◆ Task to complete ◆
Using the data beneath this instruction, retype only the lines from the one that contains "Père Olivier de Framond ; image" down to the one that contains "#2016 framond", both included, exactly as they appear.

Start of Records to use

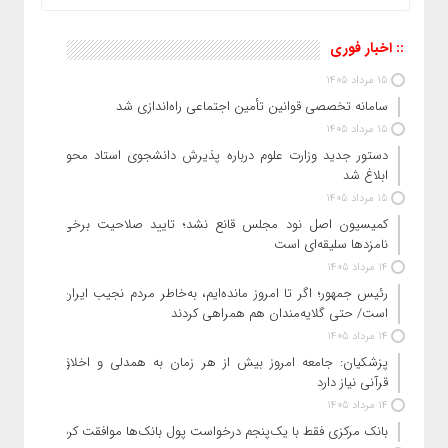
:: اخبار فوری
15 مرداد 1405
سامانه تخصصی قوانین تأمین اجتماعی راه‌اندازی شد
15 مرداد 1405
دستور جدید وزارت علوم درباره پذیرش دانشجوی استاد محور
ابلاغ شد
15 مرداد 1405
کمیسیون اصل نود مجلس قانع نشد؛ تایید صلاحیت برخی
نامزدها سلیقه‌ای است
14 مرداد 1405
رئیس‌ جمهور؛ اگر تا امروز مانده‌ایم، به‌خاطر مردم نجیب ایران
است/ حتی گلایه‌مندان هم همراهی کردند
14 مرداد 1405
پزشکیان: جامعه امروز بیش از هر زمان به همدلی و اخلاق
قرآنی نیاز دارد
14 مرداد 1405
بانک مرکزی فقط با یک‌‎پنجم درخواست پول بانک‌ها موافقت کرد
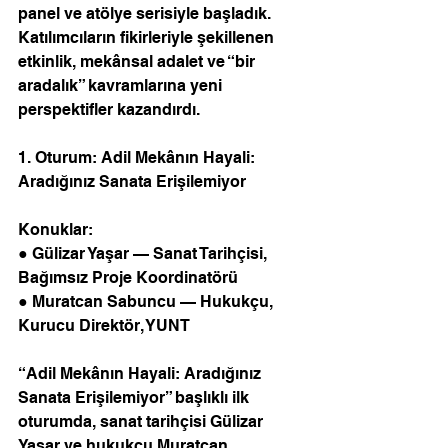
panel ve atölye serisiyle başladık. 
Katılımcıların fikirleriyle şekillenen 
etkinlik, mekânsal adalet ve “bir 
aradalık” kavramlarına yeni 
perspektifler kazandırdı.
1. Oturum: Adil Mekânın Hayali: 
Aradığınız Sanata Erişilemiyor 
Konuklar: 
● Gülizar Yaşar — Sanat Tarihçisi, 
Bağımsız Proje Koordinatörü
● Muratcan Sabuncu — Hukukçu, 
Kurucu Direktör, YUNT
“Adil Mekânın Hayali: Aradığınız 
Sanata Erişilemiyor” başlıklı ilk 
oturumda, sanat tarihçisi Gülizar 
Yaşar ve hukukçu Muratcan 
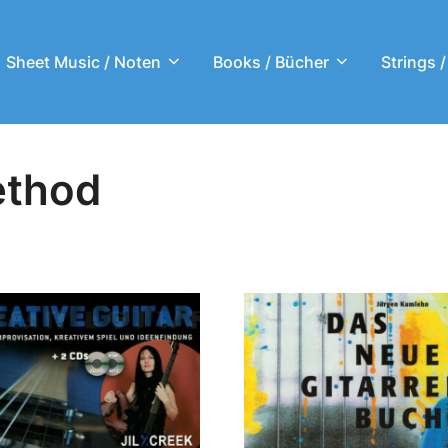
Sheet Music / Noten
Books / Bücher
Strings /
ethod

End of Records to use
Start of Records to use

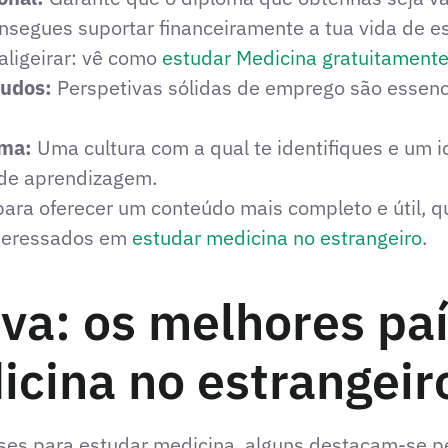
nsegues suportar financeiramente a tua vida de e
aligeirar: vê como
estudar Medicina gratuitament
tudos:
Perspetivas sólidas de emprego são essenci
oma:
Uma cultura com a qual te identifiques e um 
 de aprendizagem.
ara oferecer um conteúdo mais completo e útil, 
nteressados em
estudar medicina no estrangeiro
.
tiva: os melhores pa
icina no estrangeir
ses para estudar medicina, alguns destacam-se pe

End of Records to use
Start of Records to use

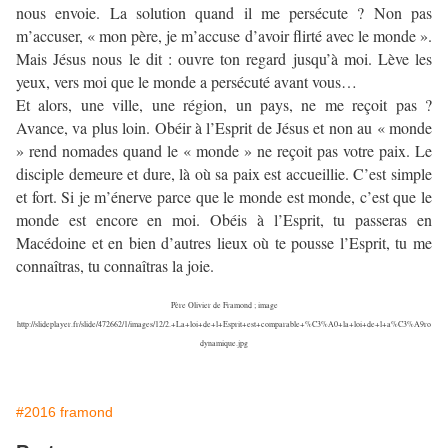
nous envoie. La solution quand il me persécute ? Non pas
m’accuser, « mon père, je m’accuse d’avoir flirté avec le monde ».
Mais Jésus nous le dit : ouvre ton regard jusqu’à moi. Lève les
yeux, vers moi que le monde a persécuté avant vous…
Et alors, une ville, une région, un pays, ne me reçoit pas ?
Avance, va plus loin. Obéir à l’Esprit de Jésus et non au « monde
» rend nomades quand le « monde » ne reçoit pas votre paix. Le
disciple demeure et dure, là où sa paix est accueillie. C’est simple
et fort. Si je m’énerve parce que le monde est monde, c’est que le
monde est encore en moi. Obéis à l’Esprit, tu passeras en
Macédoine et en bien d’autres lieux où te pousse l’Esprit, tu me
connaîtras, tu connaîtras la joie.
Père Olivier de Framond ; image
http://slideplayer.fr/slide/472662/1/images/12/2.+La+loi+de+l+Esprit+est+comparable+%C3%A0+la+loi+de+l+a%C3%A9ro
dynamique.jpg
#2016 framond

End of Records to use

◆ Completed exercise ◆
Père Olivier de Framond ; image
http://slideplayer.fr/slide/472662/1/images/12/2.+La+loi+de+l+Esprit+est+comparable+%C3%A0+la+loi+de+l+a%C3%A9ro
dynamique.jpg
#2016 framond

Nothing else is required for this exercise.